Aber welcher Mißbrauch dieses Gedankens, ihn auf den Aufbau einer Stadt anzuwenden und das Wecken auf andere Schlafende zu delegieren. Eine kleine Gruppe kann anders experimentieren als eine große. Rajneeshpuram war schon eine kleine Gesellschaft, und die hat ihr Recht nicht bekommen. Zwischen den Dreizehn des Abendmahles ist "Demokratie" ein Nonsens — aber schon die Apostel­geschichte ist nicht frei von einem despotischen Beiklang.

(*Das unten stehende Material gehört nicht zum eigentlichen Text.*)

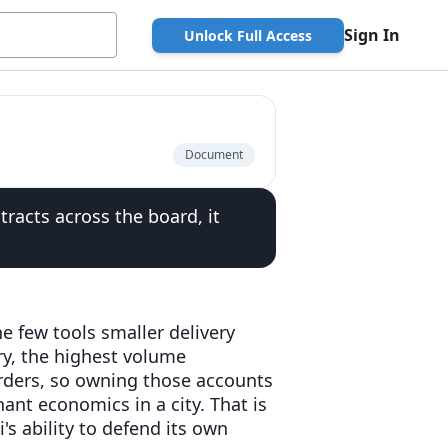
Sign In
Unlock Full Access
Document
tracts across the board, it
e few tools smaller delivery
ery, the highest volume
orders, so owning those accounts
ant economics in a city. That is
's ability to defend its own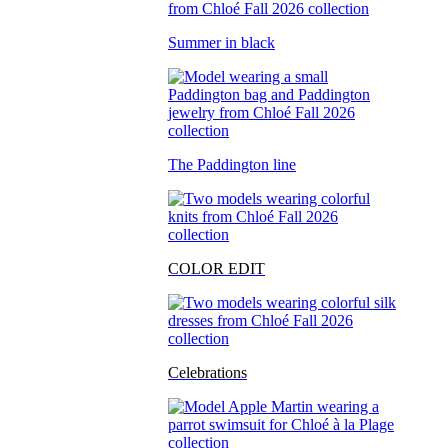
Summer in black
The Paddington line
COLOR EDIT
Celebrations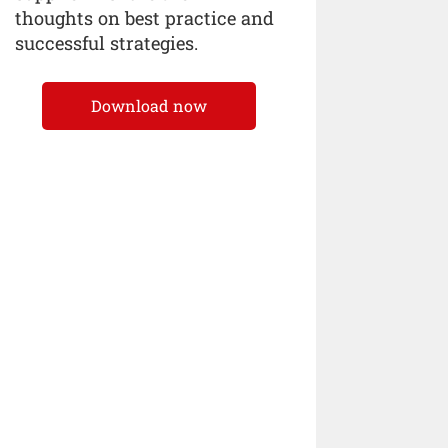
thoughts on best practice and
successful strategies.
Download now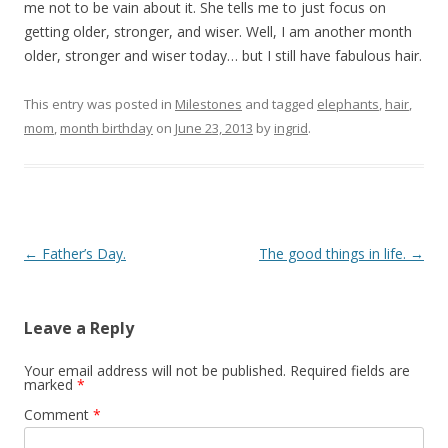
me not to be vain about it. She tells me to just focus on
getting older, stronger, and wiser. Well, I am another month
older, stronger and wiser today… but I still have fabulous hair.
This entry was posted in
Milestones
and tagged
elephants
,
hair
,
mom
,
month birthday
on
June 23, 2013
by
ingrid
.
Post navigation
←
Father’s Day.
The good things in life.
→
Leave a Reply
Your email address will not be published.
Required fields are
marked
*
Comment
*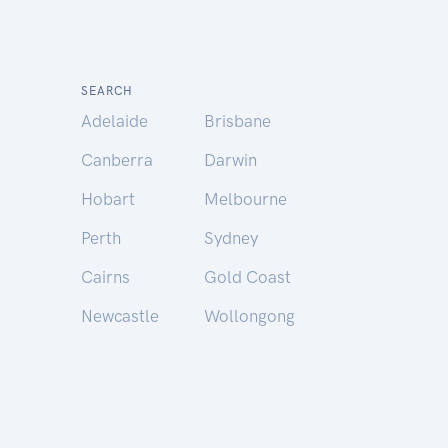
SEARCH
Adelaide
Brisbane
Canberra
Darwin
Hobart
Melbourne
Perth
Sydney
Cairns
Gold Coast
Newcastle
Wollongong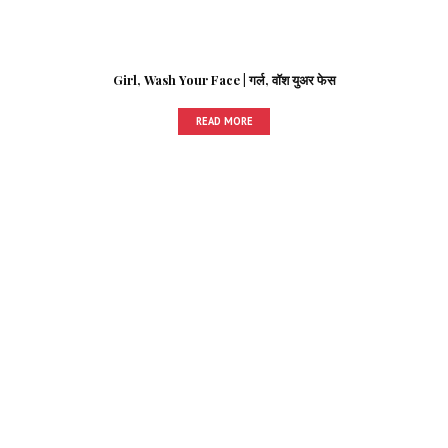
Girl, Wash Your Face | गर्ल, वॉश युअर फेस
READ MORE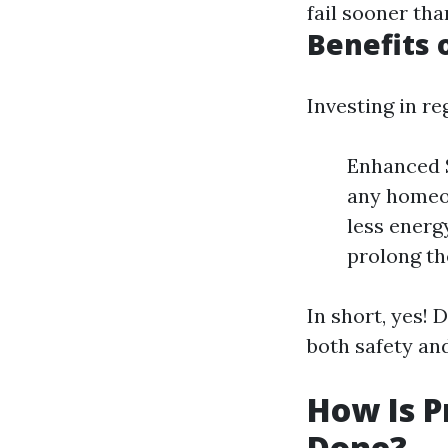
fail sooner th
Benefits 
Investing in r
Enhanced S
any homeow
less energ
prolong the
In short, yes! 
both safety an
How Is P
Done?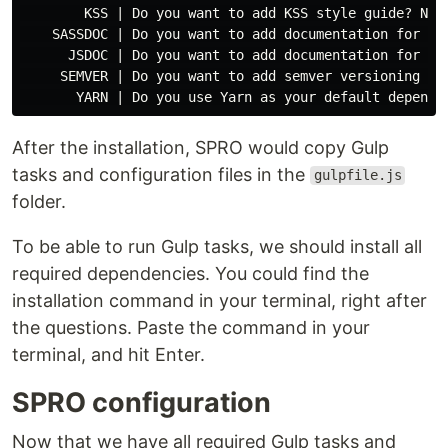
        KSS | Do you want to add KSS style guide? No

    SASSDOC | Do you want to add documentation for the
      JSDOC | Do you want to add documentation for the
     SEMVER | Do you want to add semver versioning tas
After the installation, SPRO would copy Gulp
tasks and configuration files in the
gulpfile.js
folder.
To be able to run Gulp tasks, we should install all
required dependencies. You could find the
installation command in your terminal, right after
the questions. Paste the command in your
terminal, and hit Enter.
SPRO configuration
Now that we have all required Gulp tasks and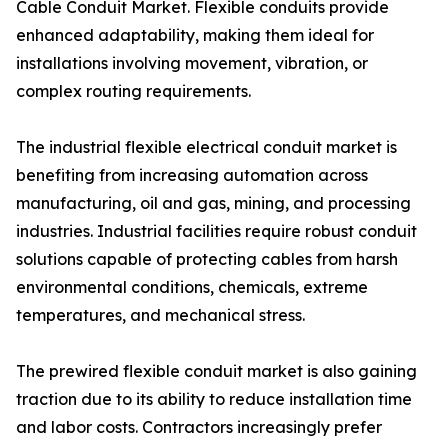
Cable Conduit Market. Flexible conduits provide
enhanced adaptability, making them ideal for
installations involving movement, vibration, or
complex routing requirements.
The industrial flexible electrical conduit market is
benefiting from increasing automation across
manufacturing, oil and gas, mining, and processing
industries. Industrial facilities require robust conduit
solutions capable of protecting cables from harsh
environmental conditions, chemicals, extreme
temperatures, and mechanical stress.
The prewired flexible conduit market is also gaining
traction due to its ability to reduce installation time
and labor costs. Contractors increasingly prefer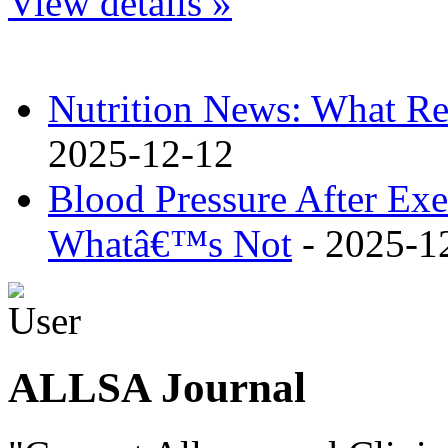
View details »
Nutrition News: What Re
2025-12-12
Blood Pressure After Ex
Whatâ€™s Not
- 2025-1
ALLSA Journal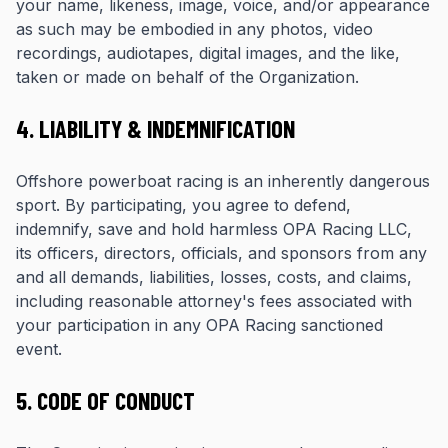
your name, likeness, image, voice, and/or appearance
as such may be embodied in any photos, video
recordings, audiotapes, digital images, and the like,
taken or made on behalf of the Organization.
4. LIABILITY & INDEMNIFICATION
Offshore powerboat racing is an inherently dangerous
sport. By participating, you agree to defend,
indemnify, save and hold harmless OPA Racing LLC,
its officers, directors, officials, and sponsors from any
and all demands, liabilities, losses, costs, and claims,
including reasonable attorney's fees associated with
your participation in any OPA Racing sanctioned
event.
5. CODE OF CONDUCT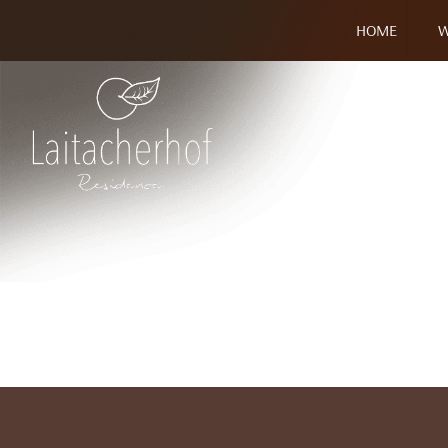
HOME
W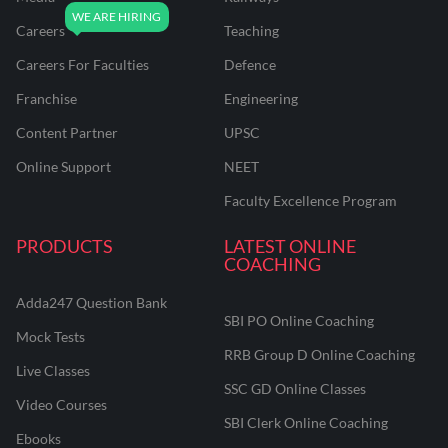
Careers
Teaching
Careers For Faculties
Defence
Franchise
Engineering
Content Partner
UPSC
Online Support
NEET
Faculty Excellence Program
PRODUCTS
LATEST ONLINE
COACHING
Adda247 Question Bank
SBI PO Online Coaching
Mock Tests
RRB Group D Online Coaching
Live Classes
SSC GD Online Classes
Video Courses
SBI Clerk Online Coaching
Ebooks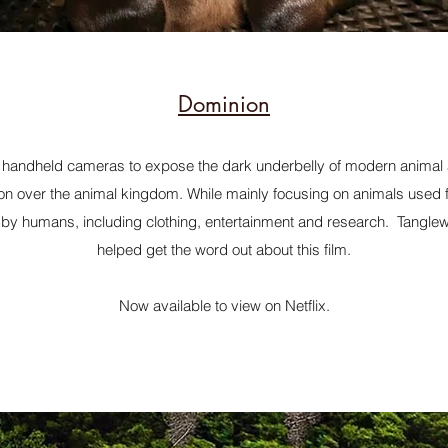
Dominion
andheld cameras to expose the dark underbelly of modern animal ag
on over the animal kingdom. While mainly focusing on animals used fo
by humans, including clothing, entertainment and research. Tanglew
helped get the word out about this film.
Now available to view on Netflix.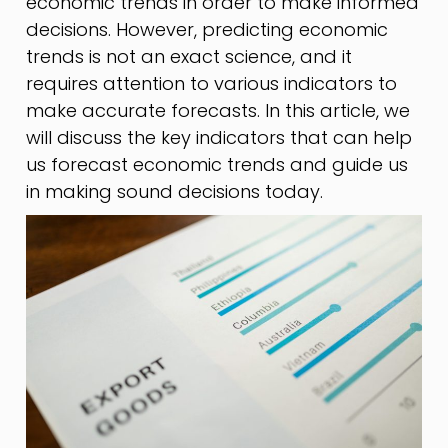
economic trends in order to make informed
decisions. However, predicting economic
trends is not an exact science, and it
requires attention to various indicators to
make accurate forecasts. In this article, we
will discuss the key indicators that can help
us forecast economic trends and guide us
in making sound decisions today.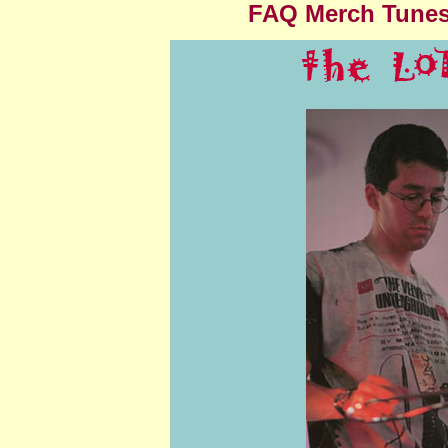
FAQ
Merch
Tune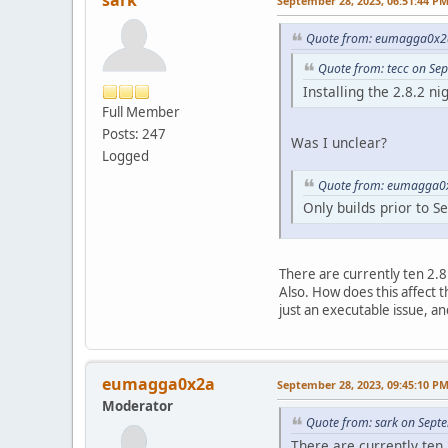
sark
September 28, 2023, 06:51:44 P
Quote from: eumagga0x2a
Quote from: tecc on Se
Installing the 2.8.2 ni
Full Member
Posts: 247
Was I unclear?
Logged
Quote from: eumagga0x
Only builds prior to S
There are currently ten 2.
Also. How does this affect t
just an executable issue, and
eumagga0x2a
September 28, 2023, 09:45:10 P
Moderator
Quote from: sark on Sept
There are currently ten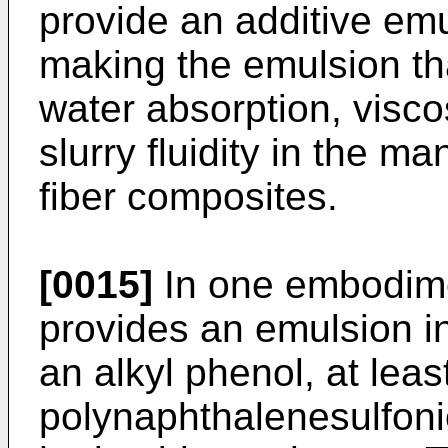
provide an additive em
making the emulsion th
water absorption, viscos
slurry fluidity in the 
fiber composites.
[0015]
In one embodime
provides an emulsion in
an alkyl phenol, at leas
polynaphthalenesulfonic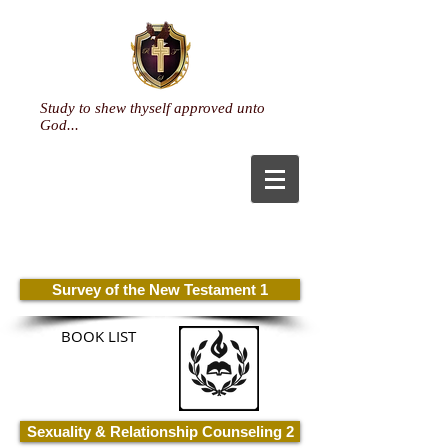
Study to shew thyself approved unto
God...
Pastoral Care & Specialized
Ministry
(Doctorate)
Survey of the New Testament 1
BOOK LIST
Sexuality & Relationship Counseling 2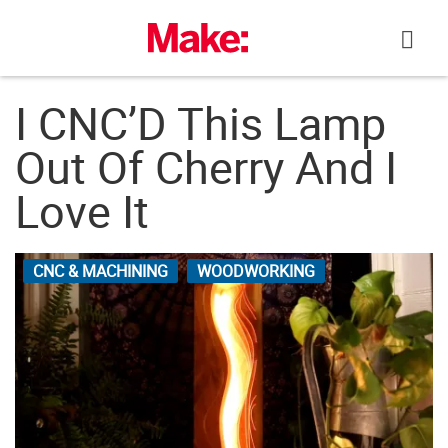
Skip
to
content
I CNC’D This Lamp
Out Of Cherry And I
Love It
CNC & MACHINING
WOODWORKING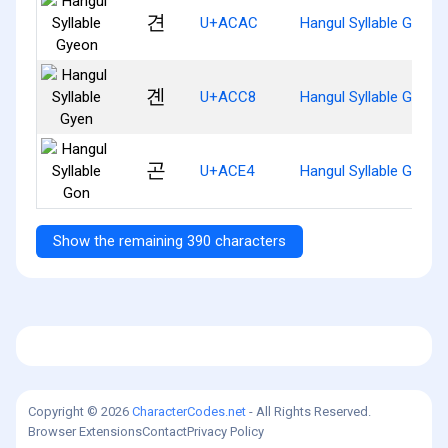
견
U+ACAC
Hangul Syllable Gyeon
곈
U+ACC8
Hangul Syllable Gyen
곤
U+ACE4
Hangul Syllable Gon
Show the remaining 390 characters
Copyright © 2026
CharacterCodes.net
- All Rights Reserved.
Browser Extensions
Contact
Privacy Policy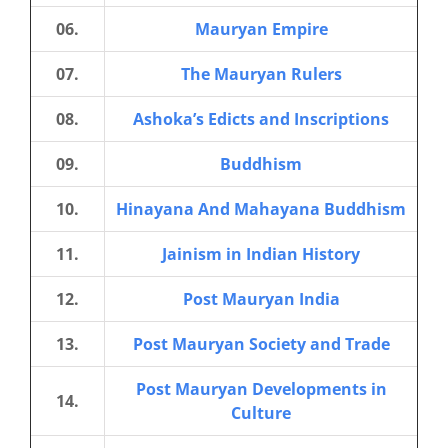
06.
Mauryan Empire
07.
The Mauryan Rulers
08.
Ashoka’s Edicts and Inscriptions
09.
Buddhism
10.
Hinayana And Mahayana Buddhism
11.
Jainism in Indian History
12.
Post Mauryan India
13.
Post Mauryan Society and Trade
Post Mauryan Developments in
14.
Culture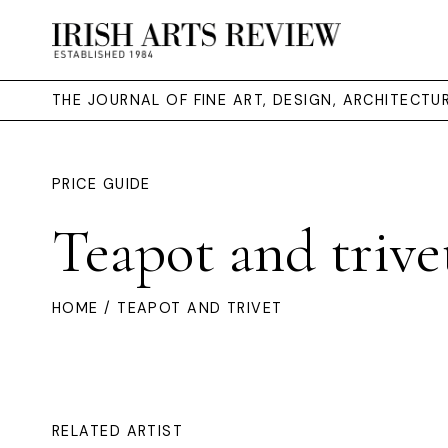
THE JOURNAL OF FINE ART, DESIGN, ARCHITECT
PRICE GUIDE
Teapot and trive
HOME
/ TEAPOT AND TRIVET
RELATED ARTIST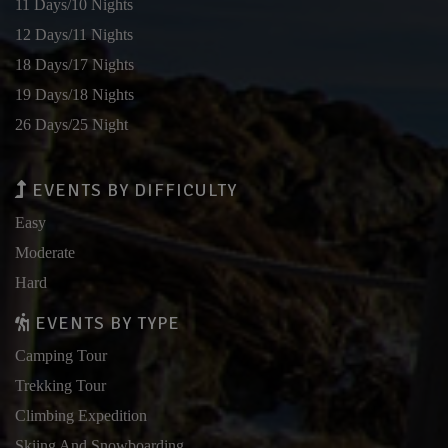
11 Days/10 Nights
12 Days/11 Nights
18 Days/17 Nights
19 Days/18 Nights
26 Days/25 Night
EVENTS BY DIFFICULTY
Easy
Moderate
Hard
EVENTS BY TYPE
Camping Tour
Trekking Tour
Climbing Expedition
Skiing And Snowboarding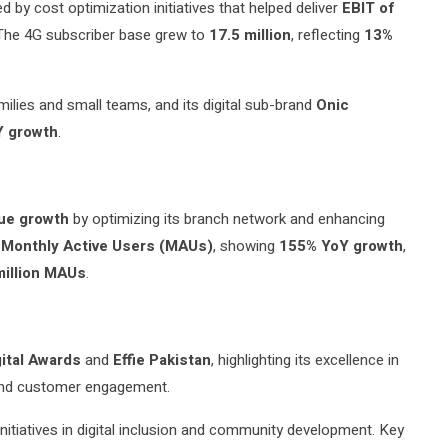
ed by cost optimization initiatives that helped deliver
EBIT of
r. The 4G subscriber base grew to
17.5 million
, reflecting
13%
amilies and small teams, and its digital sub-brand
Onic
Y growth
.
ue growth
by optimizing its branch network and enhancing
n Monthly Active Users (MAUs)
, showing
155% YoY growth
,
illion MAUs
.
gital Awards
and
Effie Pakistan
, highlighting its excellence in
, and customer engagement.
nitiatives in digital inclusion and community development. Key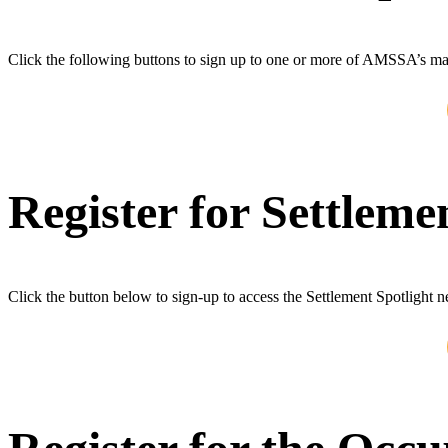
Click the following buttons to sign up to one or more of AMSSA’s mail
Register for Settleme
Click the button below to sign-up to access the Settlement Spotlight n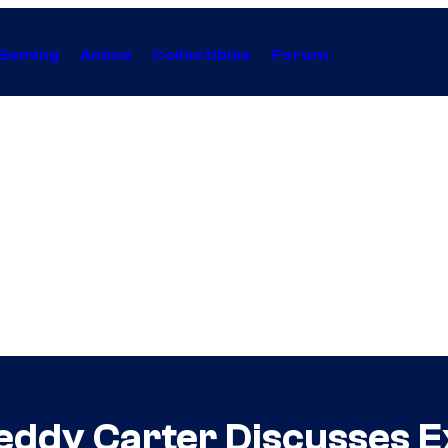
Gaming
Anime
Collectibles
Forum
ddy Carter Discusses E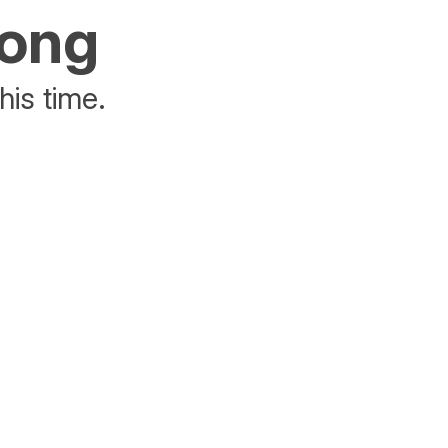
rong
his time.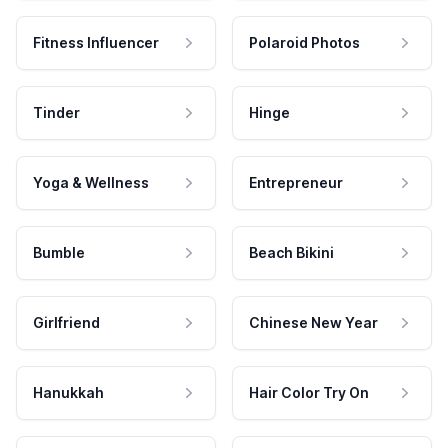
Fitness Influencer
Polaroid Photos
Tinder
Hinge
Yoga & Wellness
Entrepreneur
Bumble
Beach Bikini
Girlfriend
Chinese New Year
Hanukkah
Hair Color Try On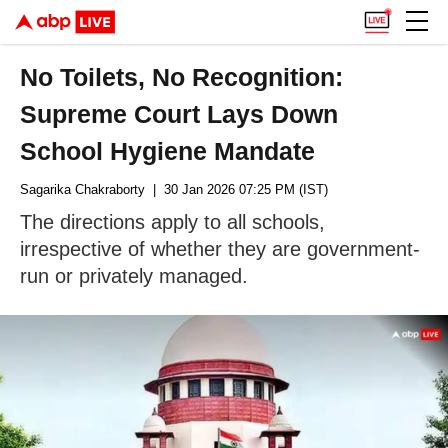
No Toilets, No Recognition:
Supreme Court Lays Down
School Hygiene Mandate
Sagarika Chakraborty
| 30 Jan 2026 07:25 PM (IST)
The directions apply to all schools,
irrespective of whether they are government-
run or privately managed.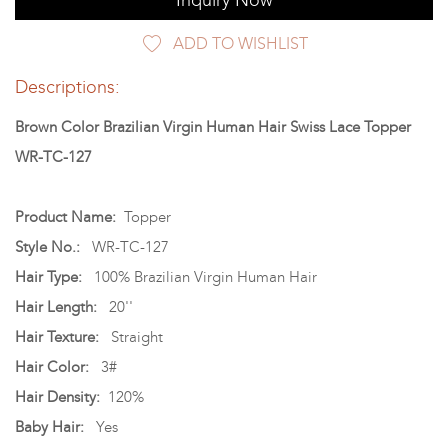
Inquiry Now
ADD TO WISHLIST
Descriptions:
Brown Color Brazilian Virgin Human Hair Swiss Lace Topper
WR-TC-127
Product Name:
Topper
Style No.:
WR-TC-127
Hair Type:
100% Brazilian Virgin Human Hair
Hair Length:
20''
Hair Texture:
Straight
Hair Color:
3#
Hair Density:
120%
Baby Hair:
Yes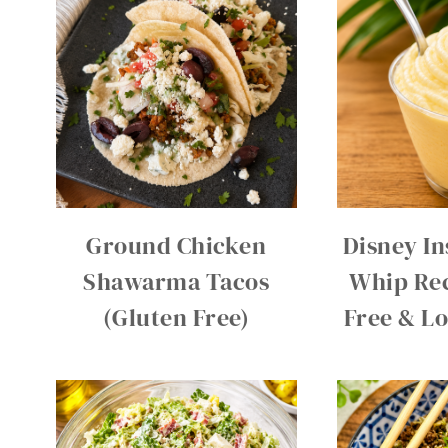
Ground Chicken
Disney In
Shawarma Tacos
Whip Rec
(Gluten Free)
Free & L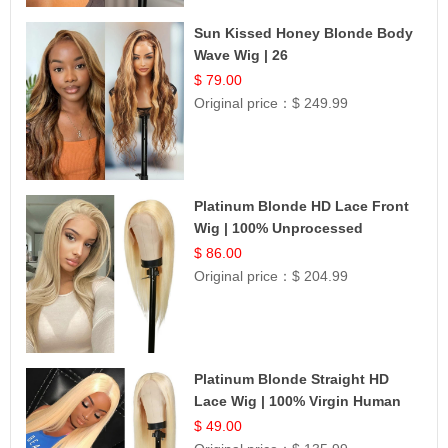
Sun Kissed Honey Blonde Body
Wave Wig | 26
$ 79.00
Original price：
$ 249.99
Platinum Blonde HD Lace Front
Wig | 100% Unprocessed
Brazilian Hair | UpScale #613
$ 86.00
Straight
Original price：
$ 204.99
Platinum Blonde Straight HD
Lace Wig | 100% Virgin Human
Hair | Celebrity Collection
$ 49.00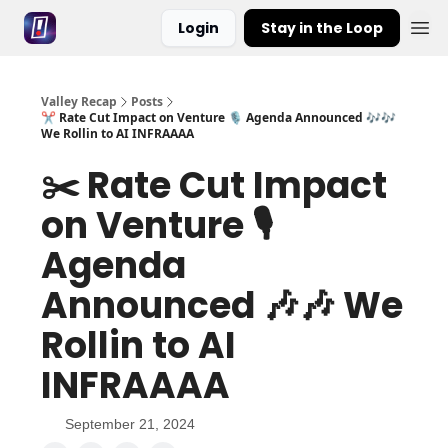
Login
Stay in the Loop
Valley Recap
Posts
✂️ Rate Cut Impact on Venture 🎙️ Agenda Announced 🎶🎶
We Rollin to AI INFRAAAA
✂️ Rate Cut Impact
on Venture 🎙️
Agenda
Announced 🎶🎶 We
Rollin to AI
INFRAAAA
September 21, 2024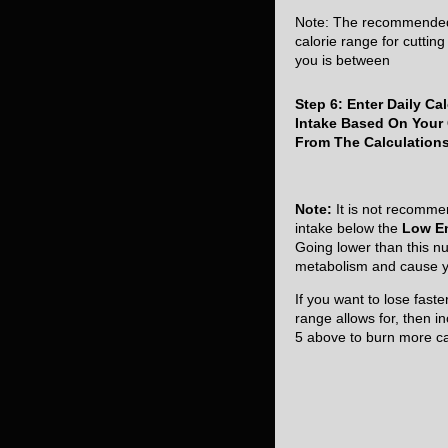
Note: The recommende
calorie range for cutting 
you is between
Step 6: Enter Daily Cal
Intake Based On Your
From The Calculation
Note:
It is not recomme
intake below the
Low E
Going lower than this nu
metabolism and cause yo
If you want to lose fast
range allows for, then in
5 above to burn more ca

Wiederum: je mehr die Megamaschine selbst ihren universalistischen Despotismus etabliert — hier die Huxleysche <Schöne Neue Welt> der "sanften" Kontrolle und in den ärmeren Ländern eher die Orwellsche Diktatur des Großen Bruders —, desto bedrohlicher malt sich ängstlichen Geistern ausgerechnet die totalitäre Gefahr, die von jedem dagegengesetzten spirituellen Konzept auszugehen scheint. Manche hatten unterschwellig soviel mit Bhagwan Shree Rajneesh zu schaffen, daß sie sich um die paar tausend freiwillig dort in Rajneeshpuram und in einigen europäischen Zentren versammelten Westler und deren Selbst­bestimm­ung gesorgt haben, als läge das Reich des Bösen plötzlich dort und als wäre der Horror der Selbst­mord­kommune von Jonestown nicht nur eine Blase mehr auf dem Sumpf dieser dekadenten Zivilisation, sondern ihr eigentlicher Kern. 

Selbst die schlimmste denkbare Entwicklung in Rajneeshpuram hätte dem, was die Vereinigten Staaten apokalyptisch zu bieten haben, nicht viel hinzugefügt.

Es gibt da eine gemeinsame Voraussetzung der Sektenpfarrer und der linken "Emanzipatoren": ihren festen Glauben an die Verführbarkeit der kleinen Männer und kleinen Frauen, die sie doch gern weiter unter ihrer eigenen seelsorgerischen Zuständigkeit hätten. Es gibt den festen Betreuerglauben an die Unaufhebbarkeit der Subalternität des Menschen durch ihn selbst. Nach manchen Zwangsvorstellungen hätte noch ein Johannes seine Autonomie verspielt, als er sich Jesus anschloß. Sie meinen, den Pluralismus der fürs Ganze blinden Sonder­interessen "kritischrationalistisch" in Schutz nehmen zu müssen gegen die finsteren Theokraten von Platon bis Hegel. Nur keine Gesamtsicht, nur keine übergreifende Ordnung, gar für das linke kritische Individuum!

458


Ich las ein Büchlein spätfrankfurterischer Linker aus Freiburg (aber die "Frankfurter" Benjamin, Fromm und Marcuse müßten ihnen auch schon ziemlich suspekt sein) — da bricht direkt die Paranoia aus. Wegen der drohenden bhagwanesischen "Diktatur der Freundlichkeit" (so der Buchtitel) überlegen sie sich, wieder auszuwandern wie einst die Lehrer wegen des Nazismus. Daß der Bhagwan nicht etwa Euer Schatten ist, wie Ihr ihn seht?! Daß Ihr nicht etwa Angst um Eure cartesianische Festung habt, nicht etwa präventiv das Zusammengezogene Eurer Existenz verteidigt?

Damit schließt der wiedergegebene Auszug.